Stony Brook University’s School of Social Welfare is maintaining field education requirements for its graduating students this semester, according to the school’s dean.
Graduate social welfare students are required to complete at least 33 weeks and 462 hours of field education per year. As classes went virtual due to the ongoing coronavirus (COVID-19) pandemic, students might have expected for requirements to be loosened, however, that wasn’t the case.
“You are making a profound difference in the lives of clients by offering remote services now,” an April 14 letter posted on the school’s Instagram read. “Conversely, there has never been a moment when students can fast track their learning in cutting edge areas — Telehealth, using technology for remote intervention, and emergency preparedness and trauma treatment centers.”
The New York State Department of Education Office of the Professions outlined in its regulations for social work that programs leading to a license in social work must include at least 900 field practicum hours. However, the office announced on March 25 that they will still review applications from programs that have reduced their field education requirements by only 15% or less.
Stony Brook’s School of Social Welfare decided to maintain its requirements out of concern for the clients and communities they serve, the quality of students’ education and at least partially due to the delay in decisions by both the university and New York state, Jacqueline Mondros, dean and assistant vice president for social determinants of health said in an interview with The Statesman.

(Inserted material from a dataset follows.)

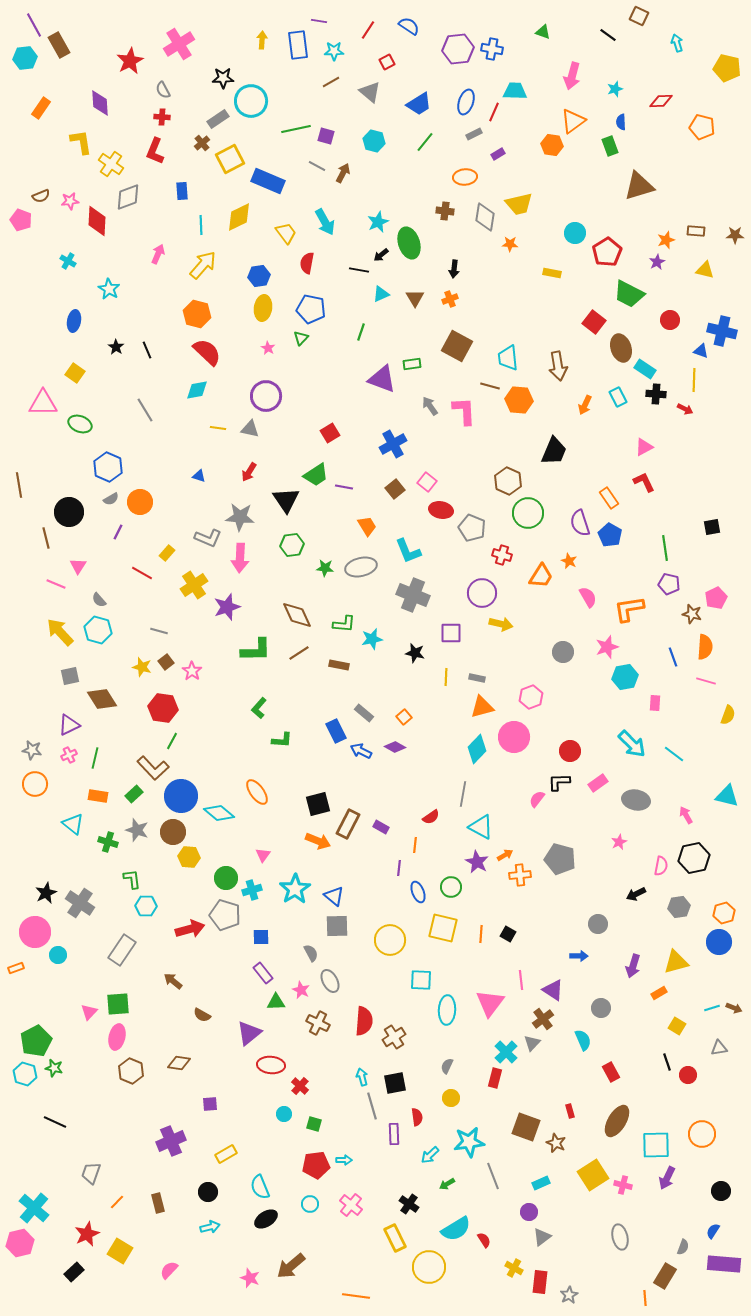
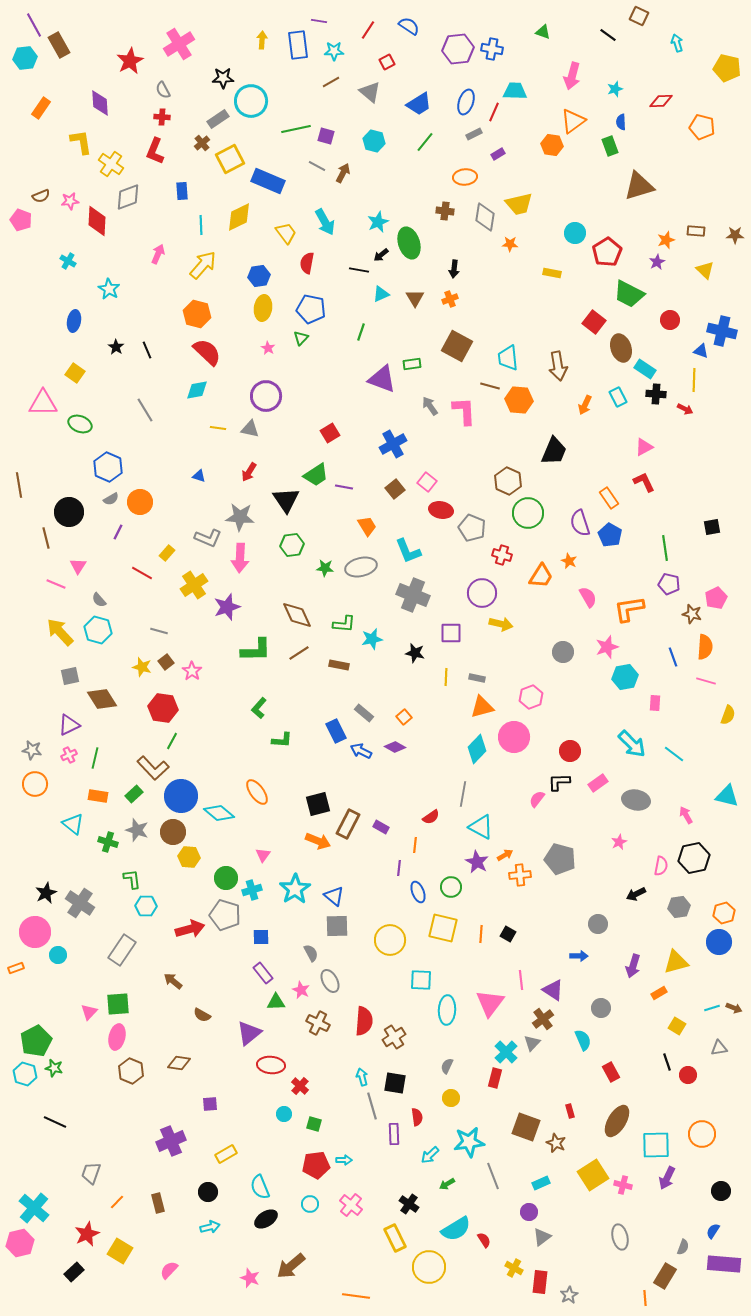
yellow triangle at (705, 270): rotated 30 degrees clockwise
black square at (395, 1083): rotated 20 degrees clockwise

At Stony Brook, graduate students who register for the minimum four credits of field education in a semester must complete 252 hours during their spring semester. Those who register for six credits must complete 368, according to the Graduate Field Education Manual. Field placements for students can include schools, non-for profit organizations, hospitals, nursing homes and government officials’ offices.
“Most agencies stayed open, but began to work remotely so most of our students stayed in place,” Mondros said. “Then we developed new remote placements with the University, Stony Brook Hospital and many agencies serving older adults.”
If field education requirements aren’t completed, students won’t be able to graduate or take the licensing exam to officially become a licensed master social worker.
Social working students, however, can still complete their field requirements remotely. One student, partially motivated by the need to fulfill her field hours, created GiftsofGab.org, a website that reaches out to isolated seniors online during the pandemic.
“One of the goals was to aid in alleviating some of those negative side effects of social isolation,” Katherine Maroldi, a second-year master’s student at the School of Social Welfare, said.
Other social work students can volunteer for the website to earn their hours remotely.
“It’s just a blessing that we were able to create something so students can complete the hours,” she said.
Although Nerissa Basant, a second-year master’s student at the School of Social Welfare, completed 531 hours and finished her internship at U.S. Sen. Kirsten Gillibrand’s Long Island office this spring semester, she believes the pandemic may make it difficult for most students to complete the requirement
“I was disappointed that the School of Social Welfare was still keeping the field requirement during this pandemic,” Basant said. “Since everything became remote, people were going through a transition that is not normal to our daily life.”
The Graduate Field Education manual also mentions that “periodically a student may have difficulty completing the required minimum hours in a timely manner due to unforeseen circumstances.” Students experiencing personal or financial problems can apply for an exemption.
Less than 30 students have applied for an exemption from the field education requirements, according to Mondros.
All graduating students from the School of Social Welfare will receive a certificate in trauma-informed care and crisis response. These certificates are unique to the Class of 2020.
Graduates also completed a crisis response training module that was developed to help meet community needs during the pandemic.
Mondros said that the 2020 graduating class is unique in the way they have been able to learn and serve their patients during the COVID-19 pandemic.
“I believe there will never be a class like the one of 2020,” she said. “I am absolutely certain they have learned a lot about themselves too, and years from now when they think about their careers, they will harken back to this as a defining moment.”